Dr. Michael Lustgarten finds that 600 mg of nicotinic acid raises his NAD+ levels just as much as 2 g of NMN, and you can try it too.
A 600 mg dose of nicotinic acid increased Dr. Lustgarten’s NAD+ levels to 67.4 µM, whereas 2 g of NMN increased his NAD+ levels to 61.0 µM, according to his NMN vs Nicotinic Acid: Which Is Better For Increasing NAD? video. This means that nicotinic acid raised Lustgarten’s NAD+ levels to about the same level as NMN but with a fraction of the dose.
Could these results apply to everyone? Popular NMN researcher David Sinclair, Ph.D., has said that niacin — the natural form of synthetically derived nicotinic acid — “won’t raise NAD+ levels the way some of these other molecules do.” While it is unclear which molecules the Harvard professor is speaking of, one of them appears to be NMN.
From this video clip, Sinclair seems confident that niacin does not raise NAD+ levels as much as NMN. Other longevity researchers, however, declare that more studies are needed. In a 2020 publication by Eduardo Nunes Chini, M.D., Ph.D., the Mayo Clinic scientist said,
“Whether oral administration of NR or NMN is indeed superior to nicotinamide or niacin in vivo has not been systematically approached, and such studies are urgently needed.”
In other words, the effects of NMN compared to nicotinic acid or niacin have not been thoroughly tested in living organisms. Like Sinclair, Dr. Chini has some authority on the subject, known for his research on the CD38 enzyme, which may contribute to declining NAD+ levels with age.
Notably, like Dr. Lusgarten, millionaire longevity enthusiast Bryan Johnson has tested NMN against another NAD+ precursor, except this time nicotinamide riboside (NR). Using the same method as Lusgarten, Johnson found that both NMN and NR raised his NAD+ levels equally after 30 days.
Overall, there seems to be little firm scientific evidence refuting the idea that nicotinic acid raises NAD+ levels more than NMN in humans. Still, there is no strong scientific evidence supporting this idea either. However, nicotinic acid has its downsides.
Lustgarten reveals that nicotinic acid may have blocked him from aging slowly. Within the longevity space, aging slowly entails someone’s biological age — age based on biological markers — being lower than their actual age.
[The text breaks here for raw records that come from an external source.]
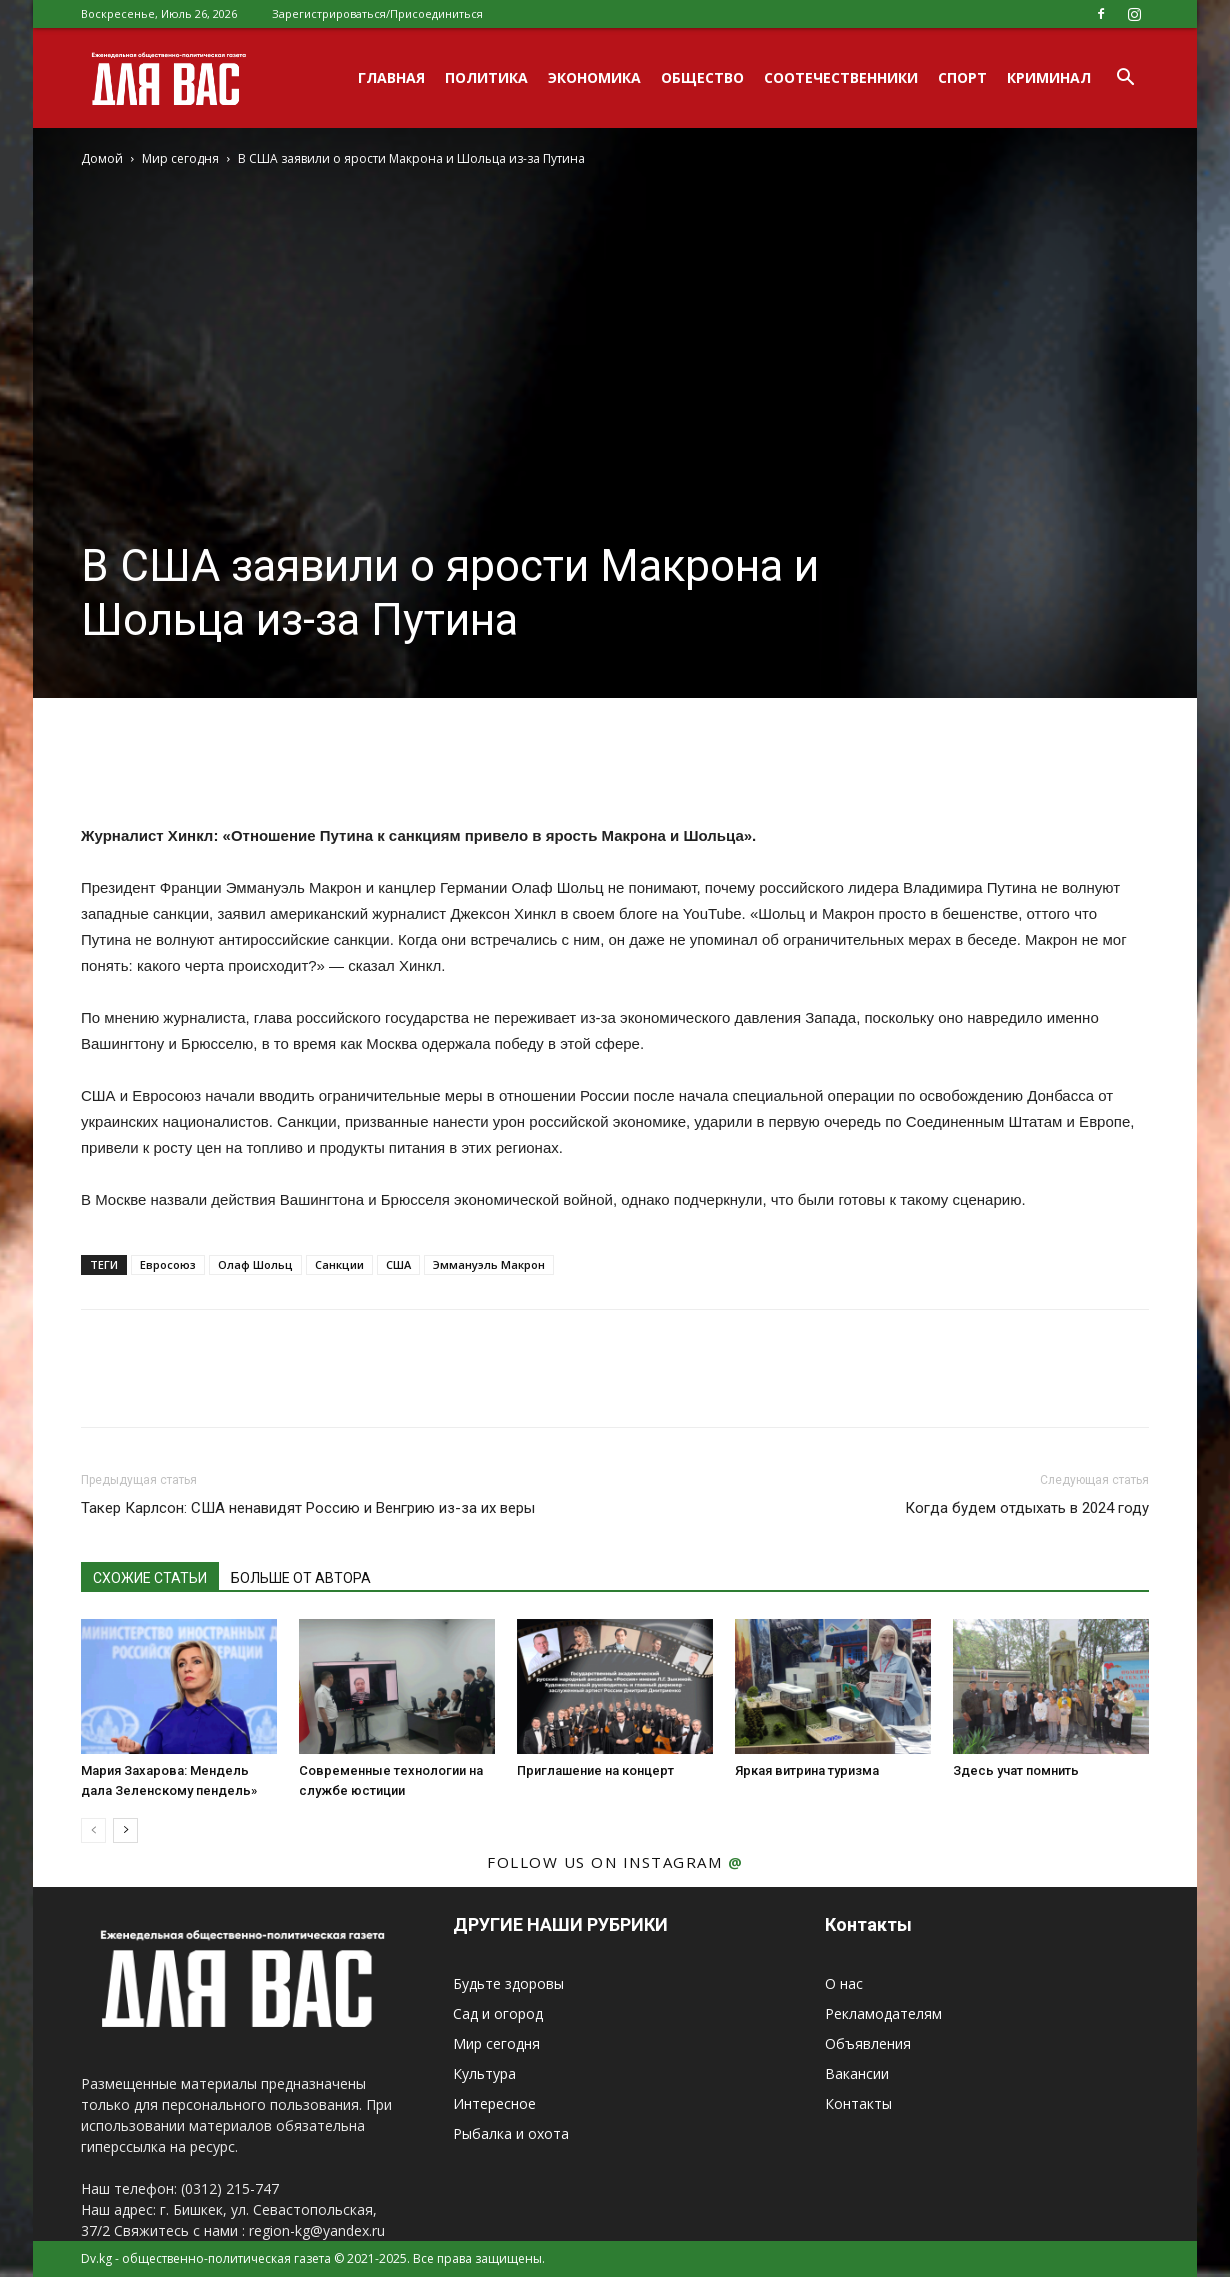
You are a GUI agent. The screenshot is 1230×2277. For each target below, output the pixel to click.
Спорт (962, 77)
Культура (484, 2073)
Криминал (1049, 77)
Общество (702, 77)
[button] (1125, 79)
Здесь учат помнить (1016, 1770)
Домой (102, 158)
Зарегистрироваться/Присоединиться (377, 13)
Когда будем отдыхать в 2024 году (1027, 1508)
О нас (844, 1983)
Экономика (594, 77)
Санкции (339, 1264)
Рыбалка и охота (511, 2133)
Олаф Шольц (255, 1264)
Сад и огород (498, 2013)
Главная (391, 77)
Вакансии (857, 2073)
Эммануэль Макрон (489, 1264)
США (398, 1264)
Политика (486, 77)
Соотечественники (841, 77)
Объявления (868, 2043)
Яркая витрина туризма (807, 1770)
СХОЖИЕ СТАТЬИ (150, 1578)
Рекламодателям (883, 2013)
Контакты (858, 2103)
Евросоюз (168, 1264)
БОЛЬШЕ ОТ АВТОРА (301, 1578)
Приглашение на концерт (595, 1770)
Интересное (494, 2103)
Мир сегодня (180, 158)
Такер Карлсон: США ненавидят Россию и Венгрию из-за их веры (308, 1508)
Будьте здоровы (508, 1983)
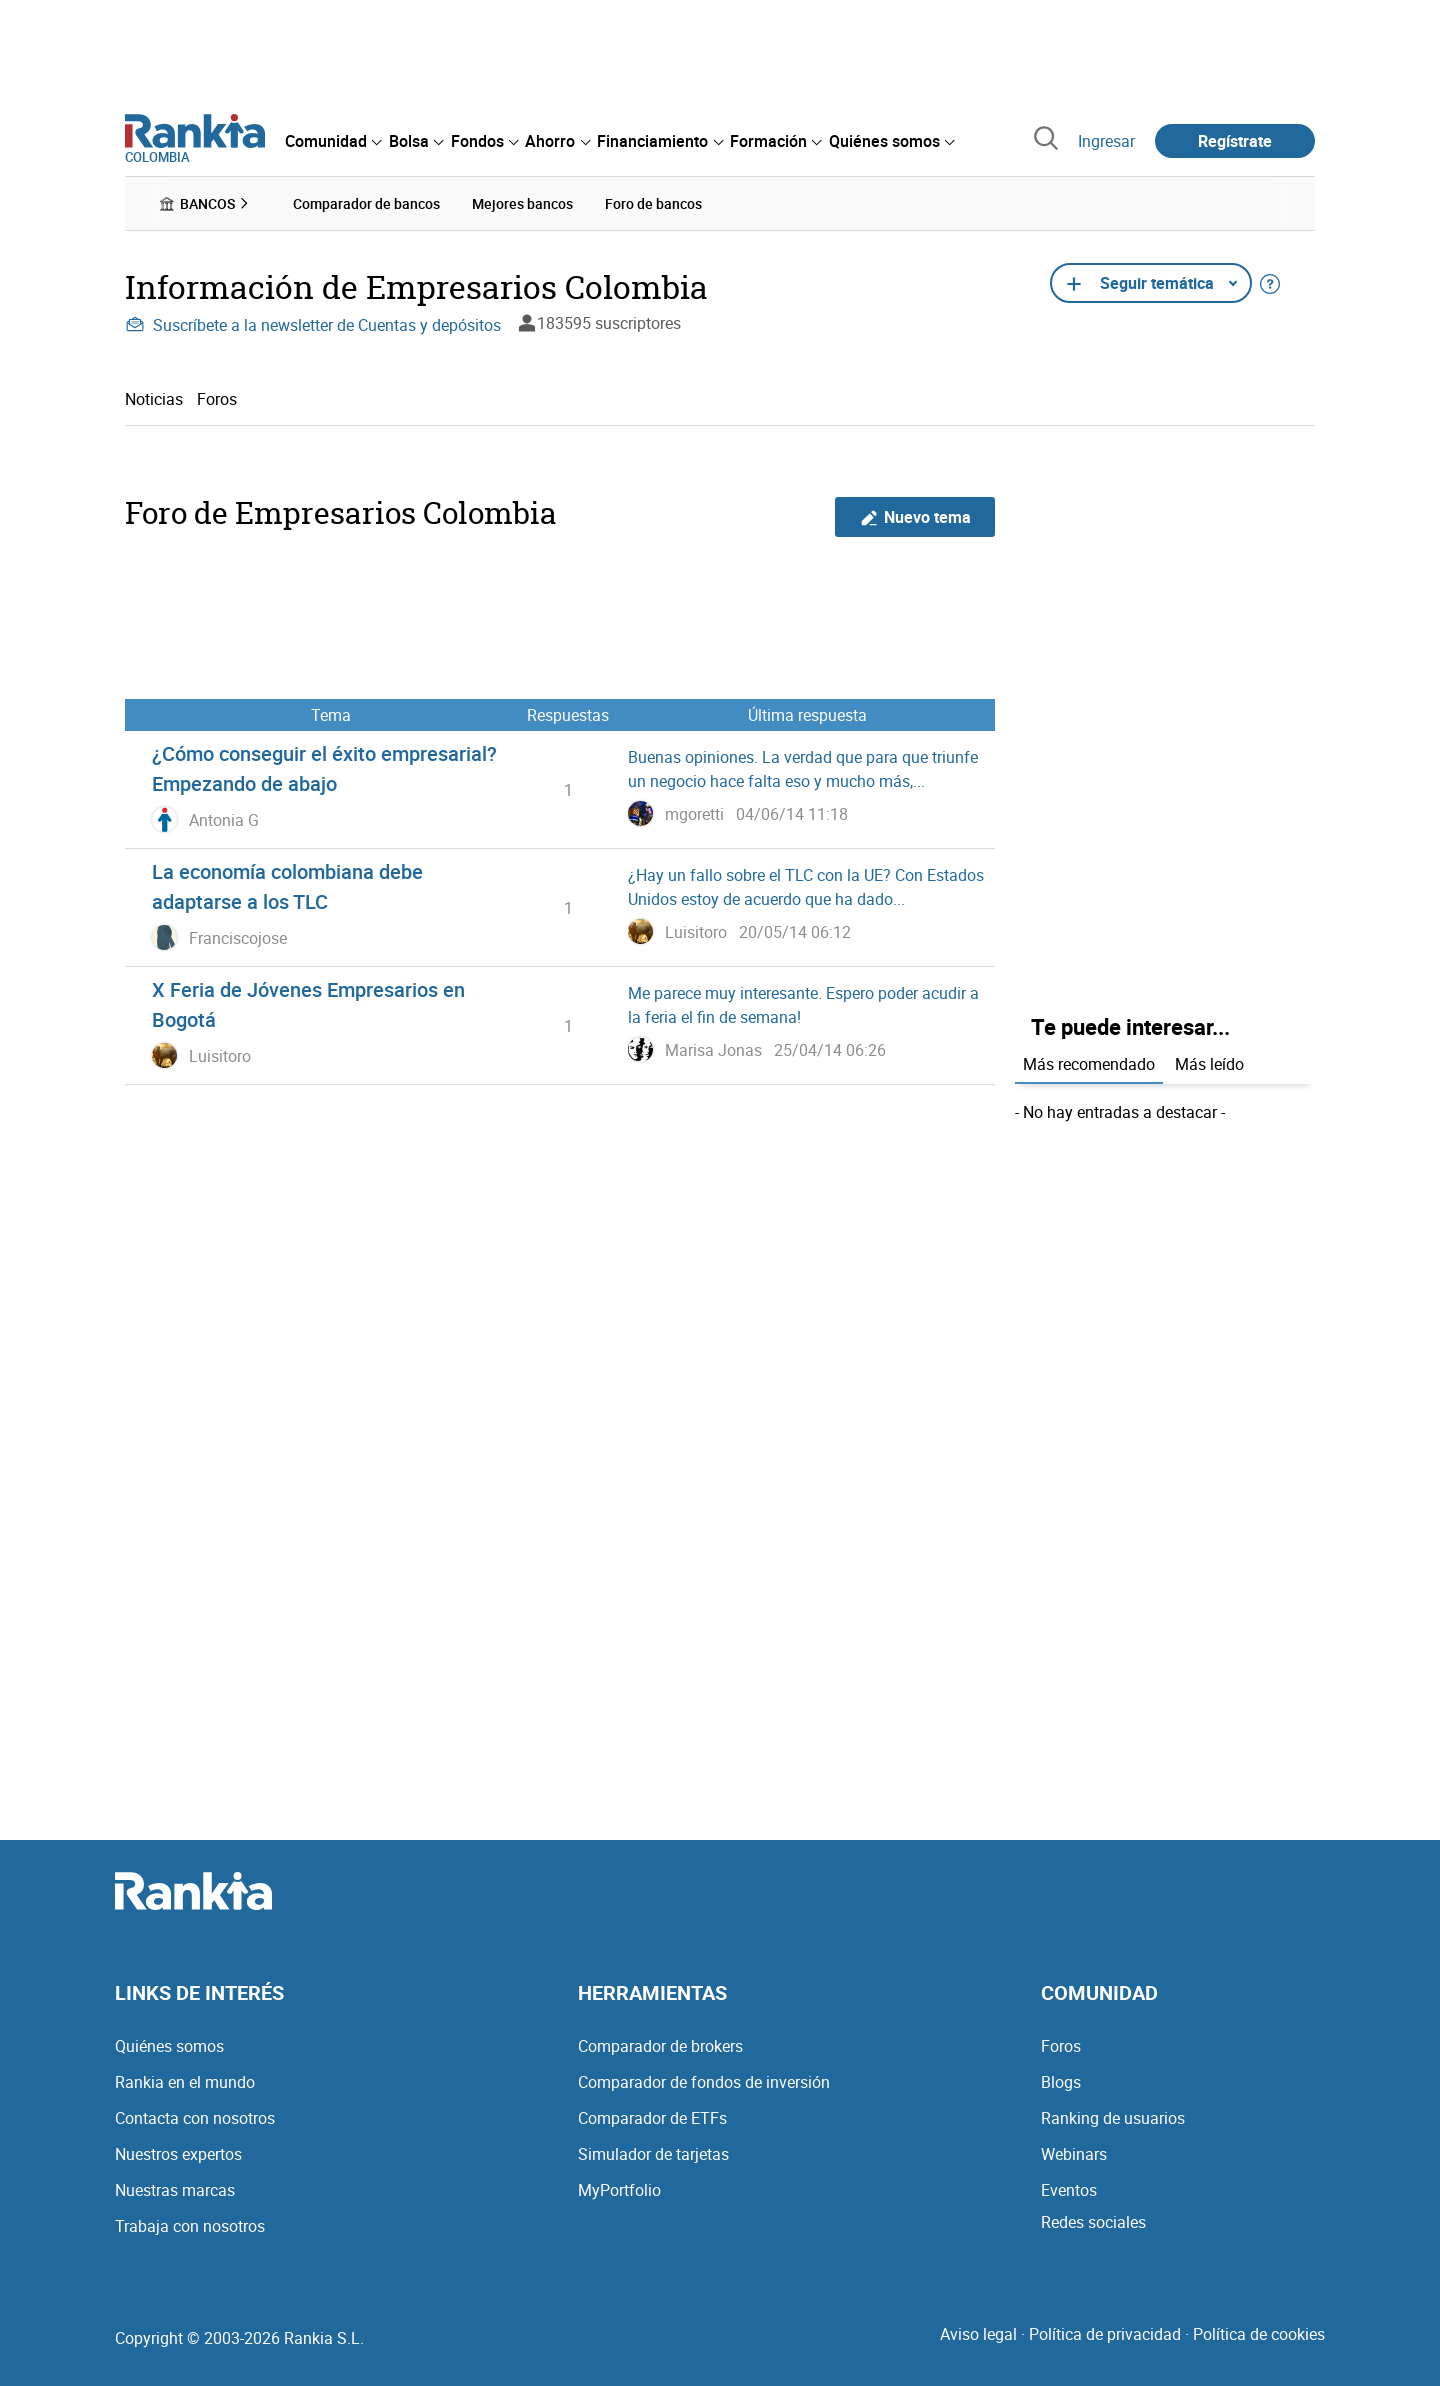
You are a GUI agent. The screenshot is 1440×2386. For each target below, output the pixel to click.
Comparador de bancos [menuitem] (366, 203)
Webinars (1074, 2154)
In this case, Lustgarten assessed his biological age by measuring what is called epigenetic age.
Before taking nicotinic acid, Lustgarten’s average aging rate was 0.80, meaning he was aging at a rate of 0.8 years per year, about 20% slower than normal. However, after taking nicotinic acid, his rate of epigenetic aging increased to 0.98, which is like aging normally (a rate of about 1 year per year).
This could be a major downside to nicotinic acid considering that, for many, the purpose of NAD+ precursor supplementation is to slow aging. In a more recent video, Lustgarten revealed that his epigenetic aging rate was 0.74 after taking NMN, suggesting that epigenetic age acceleration is specific to nicotinic acid.
Another downside to nicotinic acid is that it is known to cause flushing. While there are now non-flush nicotinic acid supplements on the market, it is unclear whether they raise NAD+ levels to the same degree as regular nicotinic acid supplements.
If you are interested in checking your own NAD+ levels, it is going to cost about $250 for a single test if going with that same home kit used by Lustgarten and Johnson. This involves squeezing a few drops of blood onto a card and shipping it to the Jinfiniti labs. Testing your epigenetic age with TruDiagnostic will cost about $230 and involves the same blood-mailing process.
Michael Lustgarten, Ph.D., is a scientist at Tufts University who researches the role of metabolites and the gut microbiome on muscle mass in older adults. His YouTube channel, Conquer Aging Or Die Trying! features videos related to the science of aging.